I don’t remember offhand if I have heard the piece live before (it was last performed by the SF Symphony in 2002; that is the version that was recorded and released along with the Kindertotenlieder). I have heard recordings more often that I thought; I would have guessed I had two or three, mostly in Mahler sets. It turns out I have at least eight. I really need to do something about the CD collection. I was pulling out recordings to check the timings. The program said the symphony would last approximately ninety-two minutes, but the performance lasted approximately thirty minutes longer than that. In case you’re wondering, none of the recordings, including the SF Symphony’s 2002 release, was as long as Thursday night’s performance; the only ones that even came close were still ten to fifteen minutes faster. Yet the tempo always felt right; it never felt as if the music was being taffy-pulled to ponderous effect, or stretched too thin for vitality.
As in some of Wagner’s operas where the exhaustion of physical endurance is part of the experience (for better or worse, for different listeners; some find themselves engaging with the music because of the physical pressures of sitting still and attentively for so long, and some despite those pressures, and some of course can just sit longer than others), the nearly two-hour performance did tax my ability to sit in the cramped seats of Davies Hall; the final slow music majestically unfurled its golden length before slowly ascending up and out, and my spirit was going with it but my aching legs and butt were holding me firmly on earth. It’s a small enough price to pay when you realize you’re hearing something astonishing.
When it was over the audience erupted in an enthusiastic ovation, which felt both entirely deserved and like an unneeded intrusion into the vibrant vibrating world that had just been summoned up before us.

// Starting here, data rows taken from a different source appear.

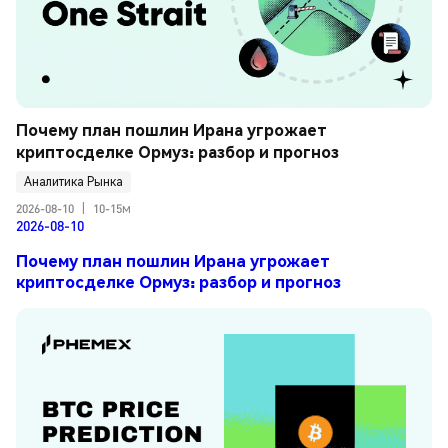
Почему план пошлин Ирана угрожает 
криптосделке Ормуз: разбор и прогноз
Аналитика Рынка
2026-08-10
|
10-15м
2026-08-10
Почему план пошлин Ирана угрожает
криптосделке Ормуз: разбор и прогноз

* Churlish and generic complaints: It is absurd (from the standpoint of most working people) to begin a weeknight performance at 8:00; if there are only two people playing constantly with their programs for the length of the program in the entire front section (and there were), why do they always have to be right next to me; I don’t understand why the Symphony never uses surtitles for sung text (if they did that and killed the house lights, maybe the program-rustlers would have to find some other way to entertain themselves).